Les Universités et corporations chargées maintenant de l'Instruction publique continueront leurs fonctions jusqu'au parfait établissement des nouveaux moyens d'Instruction qui devront leur succéder; après quoi elles seront supprimées.[13].
NOTES:
[1] La longueur ainsi que la sévérité de notre travail nous interdisent sur ce sujet des détails auxquels il eût été agréable de se livrer. Ceux qui désireront des développemens pleins d'intérêt, pourront lire MM. Barthelemi, Paw et Cabanis.
[2] On peut offrir aux Départemens comme un modèle de ce genre d'établissement un Mémoire adressé à l'Assemblée Nationale par une Artiste ingénieuse (Mme Guyard) qui, dans cet ouvrage, a su annoblir les arts en les associant au commerce, et les appliquant aux progrès de l'industrie.
[3] Ces cinq articles ne doivent être en effet regardés que comme un simple apperçu, comme une esquisse de ce que peut être la division par cours. On conçoit un grand nombre de combinaisons différentes, et peut-être une division plus prononcée et autrement graduée: celle-là pourtant nous a paru suffire et se rapprocher, plus que toute autre, de l'ancien enseignement qu'il seroit difficile de renverser tout-à-coup; cependant il sera utile que les Commissaires de l'instruction publique se concertent, avant le Décret définitif, avec les personnes à-la-fois les plus éclairées et les plus intéressées à la chose. Nous pensons aussi que le Décret, quel qu'il soit, doit laisser, quant à l'exécution, une grande latitude aux Professeurs: car on enseigne mal ce qu'on n'enseigne pas librement.
[4] Ces écoles pourroient être placées à Paris, Rennes, Strasbourg, Bourges, Dijon, Besançon, Bordeaux, Toulouse, Lyon, Aix.
[5] Ces retraites ne paroîtront pas trop fortes, lorsqu'on pensera qu'elles ne sont calculées que sur un traitement fixe qui est fort inférieur à l'ensemble des émolumens dont jouissent les membres des Facultés de Droit. Les chaires de Paris rapportoient 8 à 9,000 livres; l'éméritat n'est calculé que sur 3,000 liv.
[6] Il y a, dans le Royaume, vingt Facultés de Droit. Celle de Paris, à raison du nombre des individus qui la composent, équivaut à trois. Sous ce rapport, on peut supposer vingt-deux facultés. Chacune, l'une dans l'autre, peut être évaluée à six personnes, en tout, cent trente-deux. Le vingtième à-peu-près de ces personnes n'a pas prêté le serment. En outre, le vingtième des places sont vacantes. Ainsi restent environ cent vingt personnes en activité.

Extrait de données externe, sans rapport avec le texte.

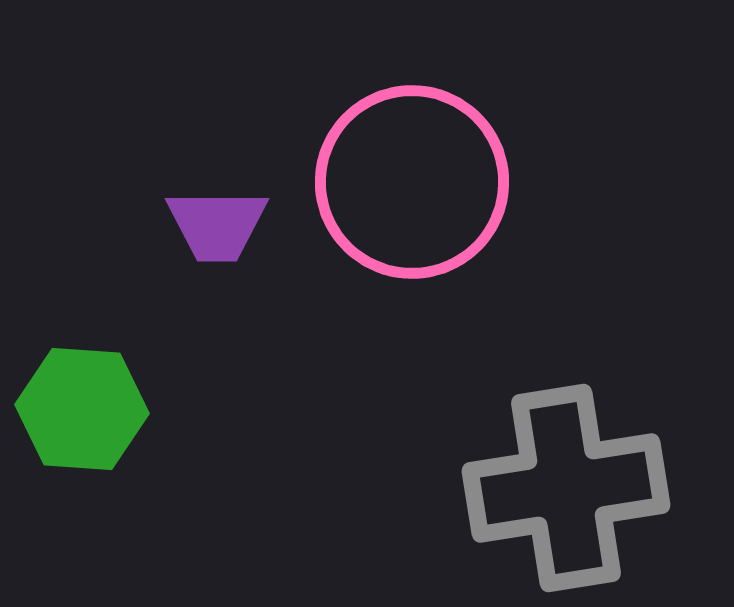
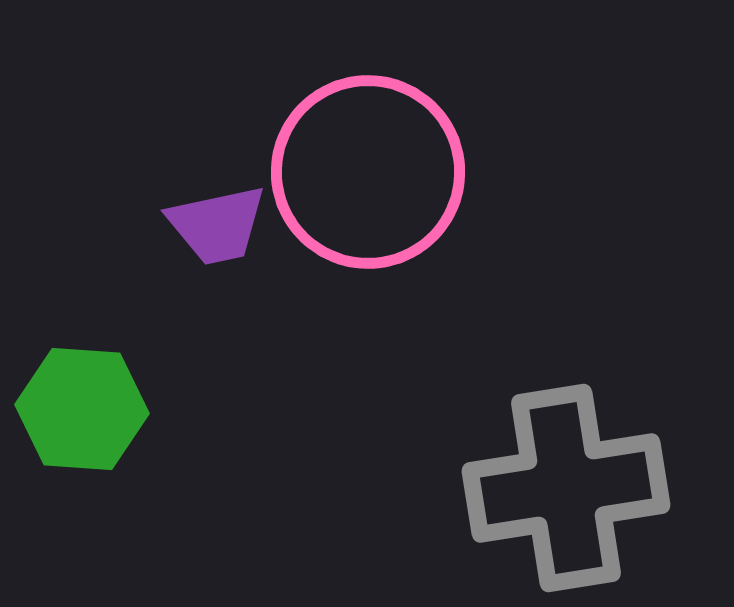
pink circle: moved 44 px left, 10 px up
purple trapezoid: rotated 12 degrees counterclockwise
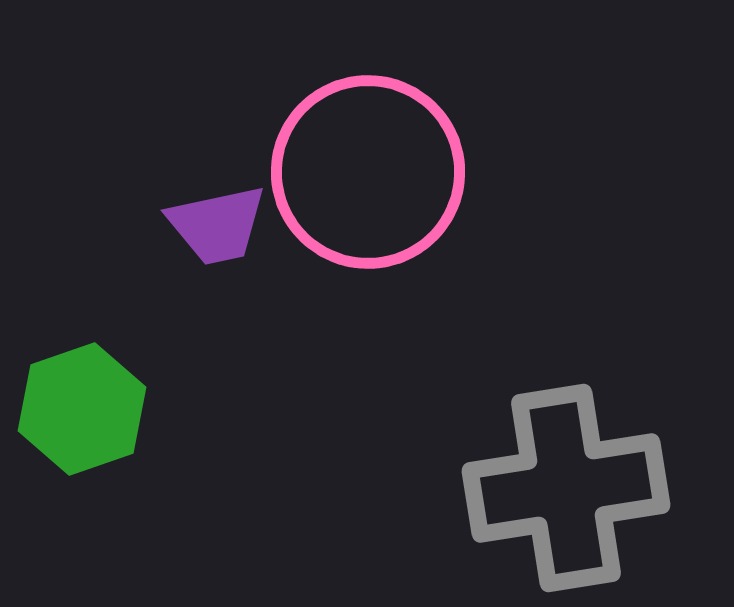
green hexagon: rotated 23 degrees counterclockwise
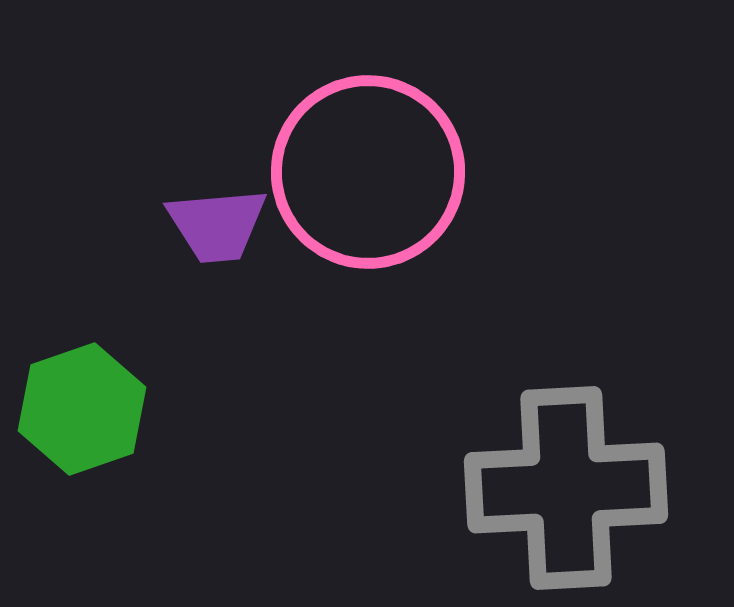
purple trapezoid: rotated 7 degrees clockwise
gray cross: rotated 6 degrees clockwise
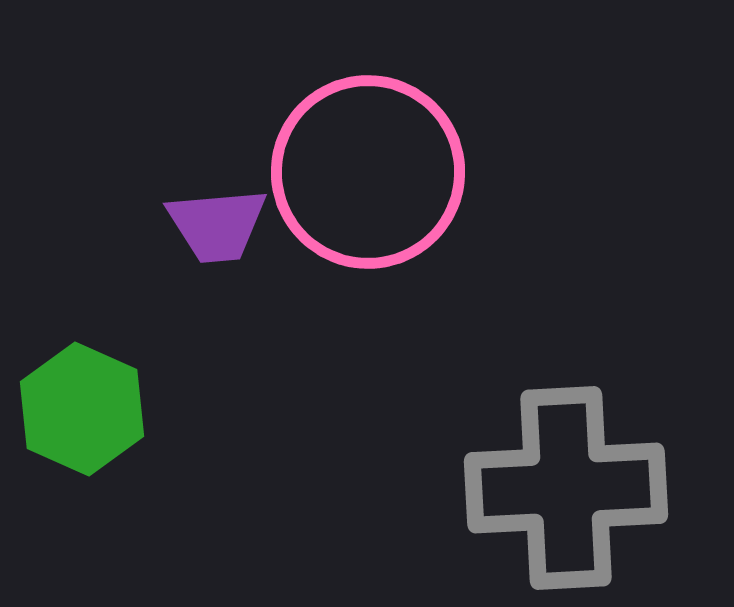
green hexagon: rotated 17 degrees counterclockwise
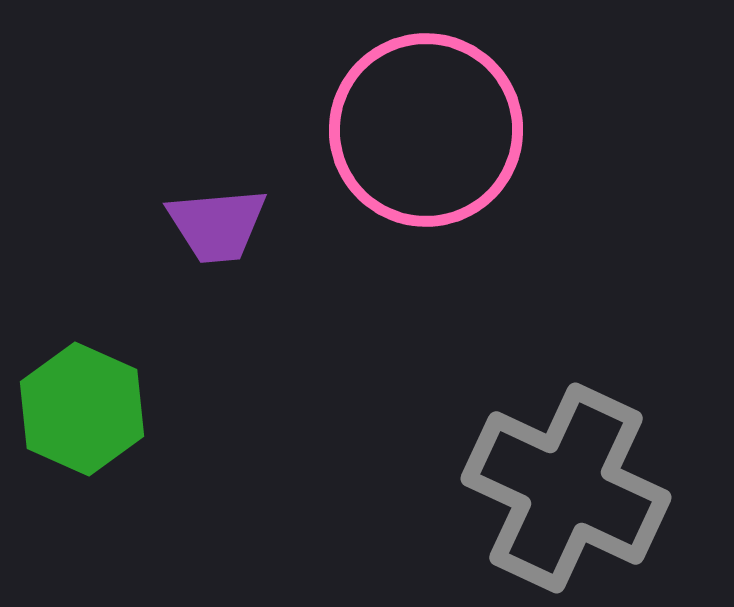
pink circle: moved 58 px right, 42 px up
gray cross: rotated 28 degrees clockwise
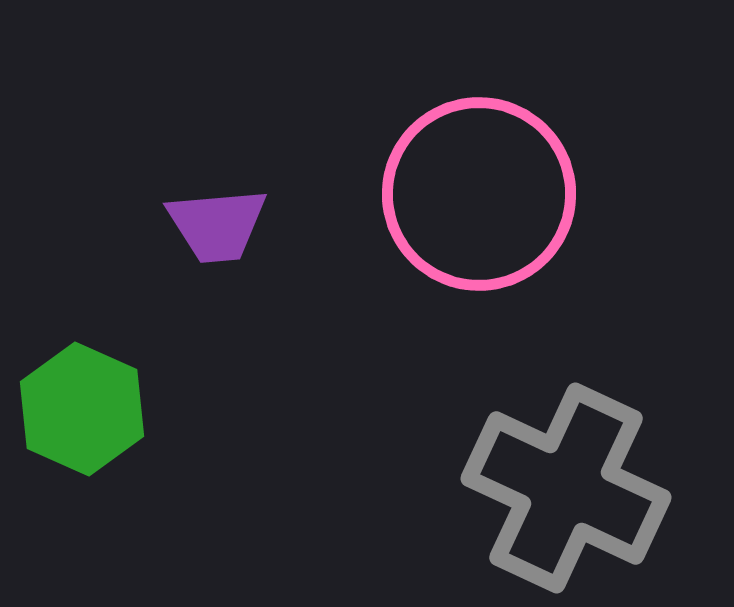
pink circle: moved 53 px right, 64 px down
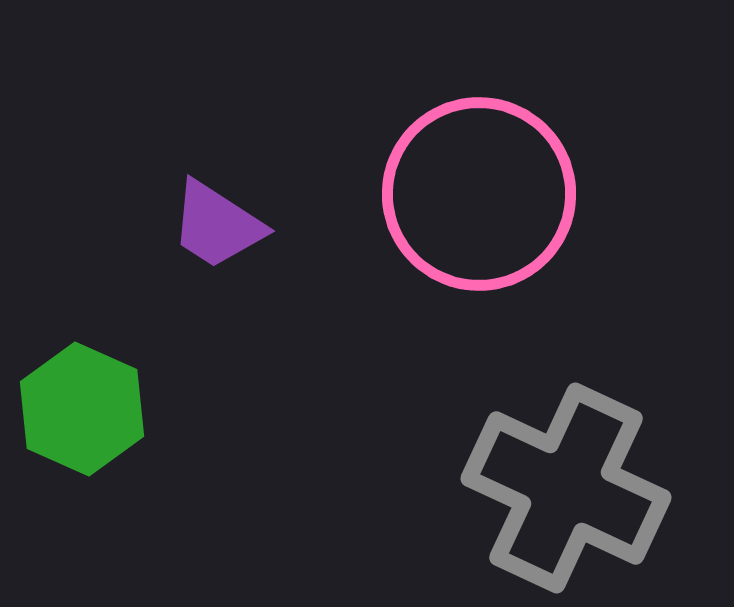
purple trapezoid: rotated 38 degrees clockwise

[7] L'inégalité du nombre des membres de chacune des classes dans ces deux grandes sections de l'Institut, a paru nécessaire: 1º. parce que tous les genres d'étude et de savoir ne sont pas également utiles et ne doivent pas être également cultivés; 2º. parce que certains ordres de connoissances n'existant que dans l'Institut, il a paru convenable de chercher à les y multiplier. L'Algèbre et la Géométrie transcendante sont dans ce cas. D'autres parties, telles que la Chimie, l'Anatomie, etc. trouveront ailleurs des encouragemens.

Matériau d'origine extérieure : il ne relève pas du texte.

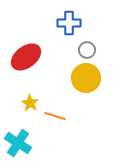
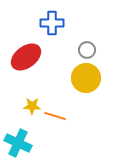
blue cross: moved 17 px left
yellow star: moved 2 px right, 3 px down; rotated 30 degrees counterclockwise
cyan cross: rotated 8 degrees counterclockwise
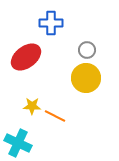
blue cross: moved 1 px left
orange line: rotated 10 degrees clockwise
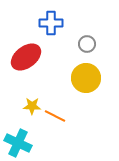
gray circle: moved 6 px up
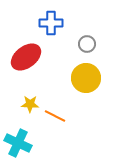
yellow star: moved 2 px left, 2 px up
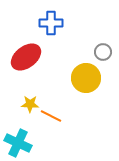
gray circle: moved 16 px right, 8 px down
orange line: moved 4 px left
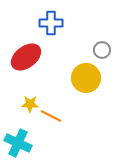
gray circle: moved 1 px left, 2 px up
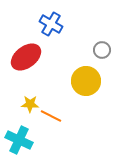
blue cross: moved 1 px down; rotated 30 degrees clockwise
yellow circle: moved 3 px down
cyan cross: moved 1 px right, 3 px up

Cette inégalité des membres de chacune des classes est d'ailleurs sans inconvénient: 1º. parce que les pensions seront dorénavant distribuées à raison de l'ancienneté, considérée dans toute l'étendue de la division ou classe; 2º. parce que, dans aucun cas, les classes de la Section n'auront à se contrebalancer entre elles.